[[ Records to process, beginning ]]
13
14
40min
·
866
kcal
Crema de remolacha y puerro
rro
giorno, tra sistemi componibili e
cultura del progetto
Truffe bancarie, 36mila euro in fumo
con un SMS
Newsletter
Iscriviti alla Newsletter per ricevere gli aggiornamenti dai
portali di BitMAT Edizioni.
[[ Records to process, end ]]
[[ Records to process, beginning ]]
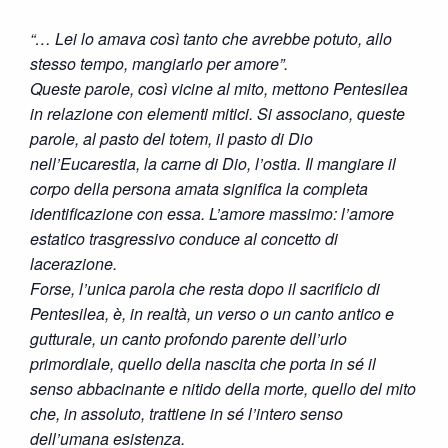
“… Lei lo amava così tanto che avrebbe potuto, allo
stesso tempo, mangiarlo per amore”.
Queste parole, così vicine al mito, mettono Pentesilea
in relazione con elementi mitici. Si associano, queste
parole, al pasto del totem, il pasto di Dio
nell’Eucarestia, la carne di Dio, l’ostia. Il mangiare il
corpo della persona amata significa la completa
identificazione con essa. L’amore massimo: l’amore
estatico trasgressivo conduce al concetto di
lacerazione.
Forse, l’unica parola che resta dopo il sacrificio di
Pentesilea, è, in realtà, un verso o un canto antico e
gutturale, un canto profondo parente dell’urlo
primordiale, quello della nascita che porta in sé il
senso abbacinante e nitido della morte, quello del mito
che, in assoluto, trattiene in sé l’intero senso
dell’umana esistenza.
[[ Records to process, end ]]
Tell how many lines of the data contain "amore". Nothing but the number belongs in the reply.

2